Dit betekent dat ook in het geval dat niet komt vast te staan dat de algemene voorwaarden zijn overeengekomen - en dus het beroep van BSS op de forumkeuze faalt - artikel 7 EEX II-Vo geen bevoegdheid voor de rechtbank Rotterdam kan opleveren. Andere feiten waarop bevoegdheid van deze rechtbank kan worden gegrond zijn niet gesteld of gebleken.

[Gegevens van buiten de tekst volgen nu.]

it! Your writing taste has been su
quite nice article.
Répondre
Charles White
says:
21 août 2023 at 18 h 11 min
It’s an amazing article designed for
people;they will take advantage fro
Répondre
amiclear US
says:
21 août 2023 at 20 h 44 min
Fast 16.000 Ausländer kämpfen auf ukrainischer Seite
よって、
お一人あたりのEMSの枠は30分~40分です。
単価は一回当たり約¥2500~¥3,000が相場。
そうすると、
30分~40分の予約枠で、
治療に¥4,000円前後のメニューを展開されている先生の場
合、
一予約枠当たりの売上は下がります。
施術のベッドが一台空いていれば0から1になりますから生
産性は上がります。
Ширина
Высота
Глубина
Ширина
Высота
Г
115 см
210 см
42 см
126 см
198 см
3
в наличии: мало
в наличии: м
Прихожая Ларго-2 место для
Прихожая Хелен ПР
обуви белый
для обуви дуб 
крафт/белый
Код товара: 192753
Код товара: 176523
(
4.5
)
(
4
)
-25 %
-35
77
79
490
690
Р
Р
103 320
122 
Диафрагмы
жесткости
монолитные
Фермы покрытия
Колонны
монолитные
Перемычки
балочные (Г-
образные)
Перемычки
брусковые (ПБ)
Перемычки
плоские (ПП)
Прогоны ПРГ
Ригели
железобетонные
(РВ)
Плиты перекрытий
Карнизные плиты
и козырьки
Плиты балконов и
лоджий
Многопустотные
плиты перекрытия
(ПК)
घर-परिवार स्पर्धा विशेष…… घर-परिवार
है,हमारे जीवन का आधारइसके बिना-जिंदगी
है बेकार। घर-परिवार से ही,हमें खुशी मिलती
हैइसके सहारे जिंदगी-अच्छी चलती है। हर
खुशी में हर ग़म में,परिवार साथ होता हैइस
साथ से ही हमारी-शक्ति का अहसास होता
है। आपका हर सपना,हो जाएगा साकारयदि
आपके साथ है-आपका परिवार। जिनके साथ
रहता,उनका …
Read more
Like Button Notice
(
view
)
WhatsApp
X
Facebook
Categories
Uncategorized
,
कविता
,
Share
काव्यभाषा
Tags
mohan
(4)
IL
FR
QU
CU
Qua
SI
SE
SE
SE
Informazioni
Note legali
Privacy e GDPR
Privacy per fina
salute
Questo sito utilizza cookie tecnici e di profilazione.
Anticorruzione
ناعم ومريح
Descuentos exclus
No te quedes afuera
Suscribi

Deze rechtbank zal zich daarom in alle voorliggende scenario’s onbevoegd moeten verklaren om kennis te nemen van de vorderingen van RRS. Bewijslevering ten aanzien van de algemene voorwaarden kan daar niets aan veranderen. De rechtbank zal daarom geen bewijs opdragen maar de incidentele vordering toewijzen en zich onbevoegd verklaren.
3.13.
Als de in het ongelijk gestelde partij zal RRS in de proceskosten worden veroordeeld. Deze kosten aan de zijde van BSS worden begroot op:
-salaris voor de advocaat: € 452,00 (1 punt x € 452,00)
-
vastrecht: € 3.864,00totaal € 4.316,00.

4.De beslissing

De rechtbank
in het incident en in de hoofdzaak
verklaart zich onbevoegd kennis te nemen van de vorderingen van RRS;
veroordeelt RRS in de proceskosten, tot aan deze uitspraak begroot op € 4.316,00;
verklaart deze proceskostenveroordeling uitvoerbaar bij voorraad.
Dit vonnis is gewezen door mr. P.A.M. van Schouwenburg-Laan en in het openbaar uitgesproken op 15 juli 2015.